Pixies Hall is a Grade II listed building in the Dartmoor National Park local planning authority area, England. First listed on 27 May 1986. Country house.
Pixies Hall
- WRENN ID
- kindled-cellar-spring
- Grade
- II
- Local Planning Authority
- Dartmoor National Park
- Country
- England
- Date first listed
- 27 May 1986
- Type
- Country house
- Source
- Historic England listing
Description
Pixies Hall is a small country house built in 1928 by Fred Harild of Totnes, who trained under Sir Edwin Lutyens. The house's drawings were exhibited at the Royal Academy in 1929. It is constructed from Devonian limestone rubble and features a thatched hipped roof with deep eaves, eyebrow dormers, and boarded soffits. The building has large end chimney stacks with set-offs and rendered shafts, and the chimney breast on the north end has a window at ground level. There is one axial ridge stack that is off-centre.
Designed in a vernacular revival style, the house has a slightly curved, almost butterfly plan with symmetrical elevations and stands two storeys tall. The entrance front is located on the opposite side, featuring a central round arch entrance porch with a recessed doorway and a wide eyebrow dormer above. Flanking this are two short hipped-roof wings, with their thatched roofs sloping down to a lower level; the right-hand wing is supported by a square pier over a small verandah.

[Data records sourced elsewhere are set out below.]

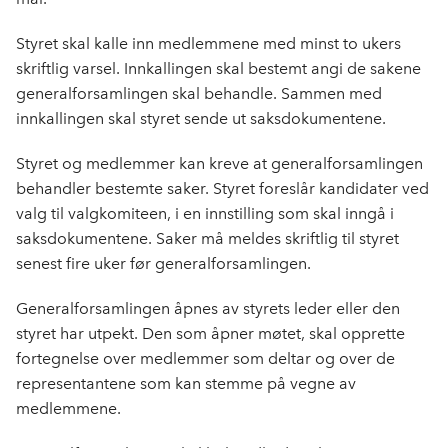
Styret skal kalle inn medlemmene med minst to ukers
skriftlig varsel. Innkallingen skal bestemt angi de sakene
generalforsamlingen skal behandle. Sammen med
innkallingen skal styret sende ut saksdokumentene.
Styret og medlemmer kan kreve at generalforsamlingen
behandler bestemte saker. Styret foreslår kandidater ved
valg til valgkomiteen, i en innstilling som skal inngå i
saksdokumentene. Saker må meldes skriftlig til styret
senest fire uker før generalforsamlingen.
Generalforsamlingen åpnes av styrets leder eller den
styret har utpekt. Den som åpner møtet, skal opprette
fortegnelse over medlemmer som deltar og over de
representantene som kan stemme på vegne av
medlemmene.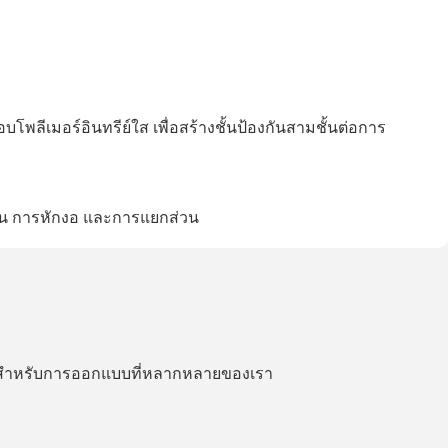
ลีเมอร์อินทรีย์ใส เพื่อสร้างชั้นป้องกันสามชั้นต่อการ
บน การหักงอ และการแยกส่วน
รีสำหรับการออกแบบที่หลากหลายของเรา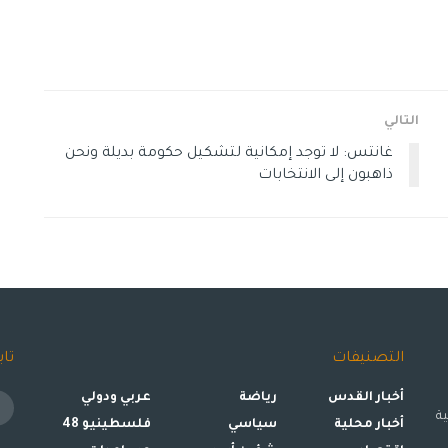
التالي
غانتس: لا توجد إمكانية لتشكيل حكومة بديلة ونحن
ذاهبون إلى الانتخابات
التصنيفات
تاب
أخبار القدس
رياضة
عربي ودولي
ة
أخبار محلية
سياسي
فلسطينيو 48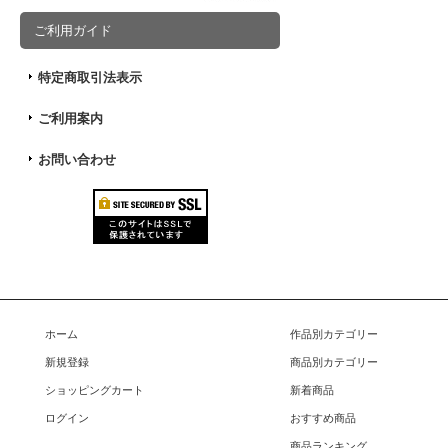
ご利用ガイド
特定商取引法表示
ご利用案内
お問い合わせ
ホーム
作品別カテゴリー
新規登録
商品別カテゴリー
ショッピングカート
新着商品
ログイン
おすすめ商品
商品ランキング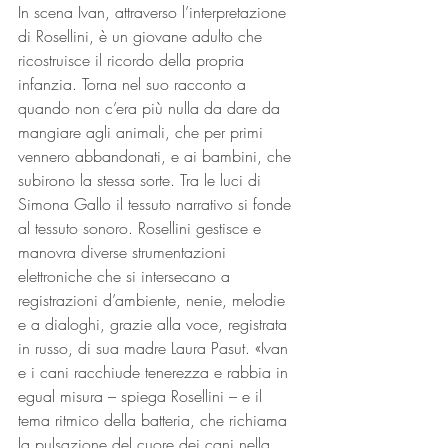
In scena Ivan, attraverso l’interpretazione 
di Rosellini, è un giovane adulto che 
ricostruisce il ricordo della propria 
infanzia. Torna nel suo racconto a 
quando non c’era più nulla da dare da 
mangiare agli animali, che per primi 
vennero abbandonati, e ai bambini, che 
subirono la stessa sorte. Tra le luci di 
Simona Gallo il tessuto narrativo si fonde 
al tessuto sonoro. Rosellini gestisce e 
manovra diverse strumentazioni 
elettroniche che si intersecano a 
registrazioni d’ambiente, nenie, melodie 
e a dialoghi, grazie alla voce, registrata 
in russo, di sua madre Laura Pasut. «Ivan 
e i cani racchiude tenerezza e rabbia in 
egual misura – spiega Rosellini – e il 
tema ritmico della batteria, che richiama 
la pulsazione del cuore dei cani nella 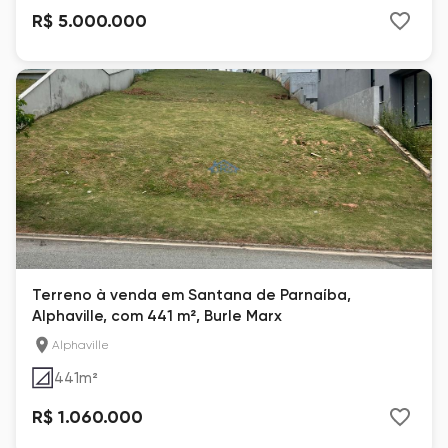
R$ 5.000.000
Terreno à venda em Santana de Parnaíba,
Alphaville, com 441 m², Burle Marx
Alphaville
441
m²
R$ 1.060.000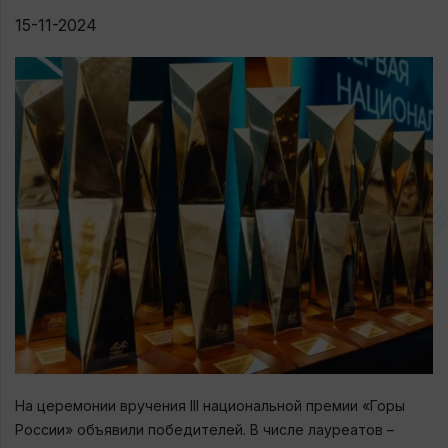
15-11-2024
На церемонии вручения III национальной премии «Горы
России» объявили победителей. В числе лауреатов –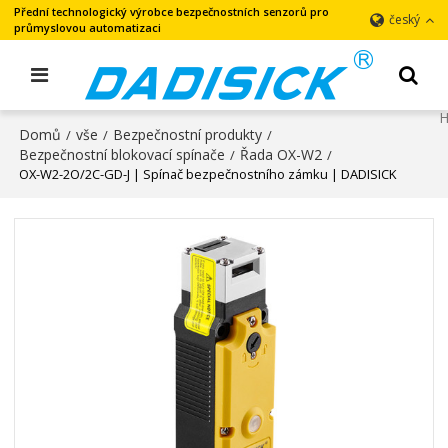
Přední technologický výrobce bezpečnostních senzorů pro
český
průmyslovou automatizaci
Domů
vše
Bezpečnostní produkty
/
/
/
Bezpečnostní blokovací spínače
Řada OX-W2
/
/
OX-W2-2O/2C-GD-J | Spínač bezpečnostního zámku | DADISICK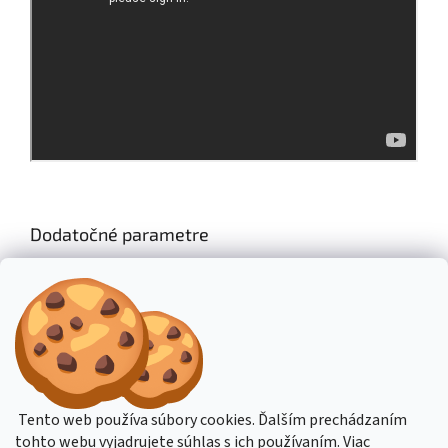
Dodatočné parametre
Kategória
:
Elektrické náradie
Hmotnosť
:
41 kg
EAN
:
4047424000281
Z
á
Stavba stroje CZ
Topení Dimplex CZ
Tento web používa súbory cookies. Ďalším prechádzaním
p
tohto webu vyjadrujete súhlas s ich používaním. Viac
ä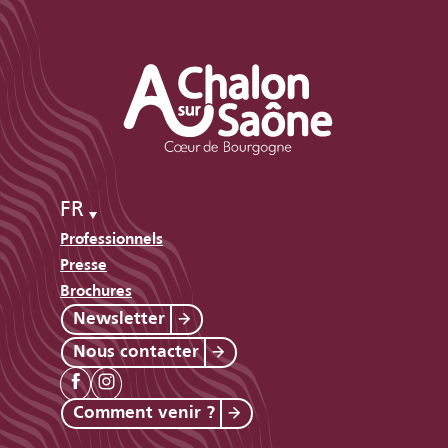
FR
Professionnels
Presse
Brochures
Newsletter
Nous contacter
Comment venir ?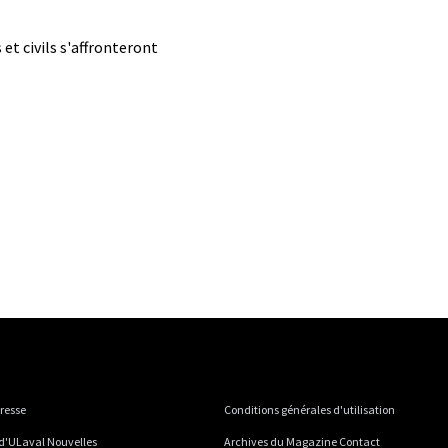
 et civils s'affronteront
presse
Conditions générales d'utilisation
 d'ULaval Nouvelles
Archives du Magazine Contact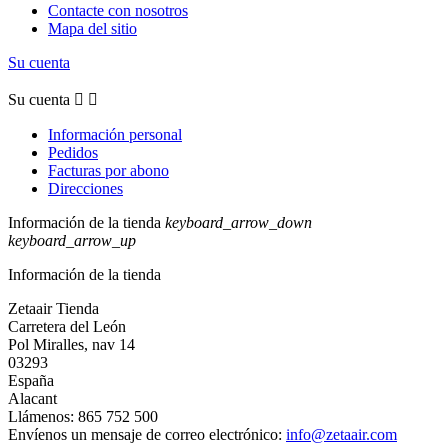
Contacte con nosotros
Mapa del sitio
Su cuenta
Su cuenta


Información personal
Pedidos
Facturas por abono
Direcciones
Información de la tienda
keyboard_arrow_down
keyboard_arrow_up
Información de la tienda
Zetaair Tienda
Carretera del León
Pol Miralles, nav 14
03293
España
Alacant
Llámenos:
865 752 500
Envíenos un mensaje de correo electrónico:
info@zetaair.com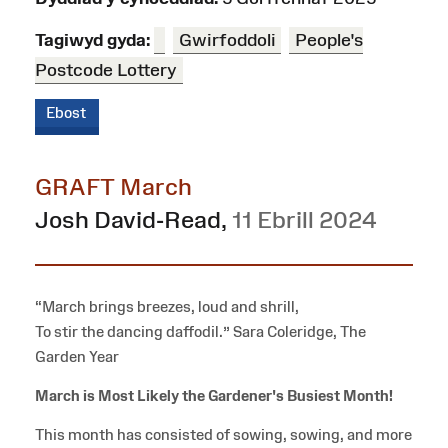
Tagiwyd gyda:
Gwirfoddoli
People's
Postcode Lottery
Ebost
GRAFT March
Josh David-Read
,
11 Ebrill 2024
“March brings breezes, loud and shrill,
To stir the dancing daffodil.” Sara Coleridge, The
Garden Year
March is Most Likely the Gardener's Busiest Month!
This month has consisted of sowing, sowing, and more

The garden front, which is on the concave side, has wide eyebrows at the centre above a glazed door with sidelights and a stone hood mould. This is flanked by straight-headed lancets and stone ovolo-moulded cross mullion transom windows, with a 5-light window on the left and a 3-light window on the right. All windows are casements with leaded panes in iron frames, and there is slate weathering to the lintels. The doors are made of nail-studded oak.
Inside, the house retains much of its original character, featuring an ovolo moulded ceiling and joists with butt-staps. The original nail-studded oak plank doors have cover moulds. The stone newel staircase has a wooden balustrade at the top and a tapered newel post that rises to a lamp standard. The hall floor is tiled with stone, and the dining room has a stone Tudor-arch chimneypiece. In the drawing room, there is a large open fireplace with a plain wooden chimneypiece featuring a segmental arch and a mantel shelf.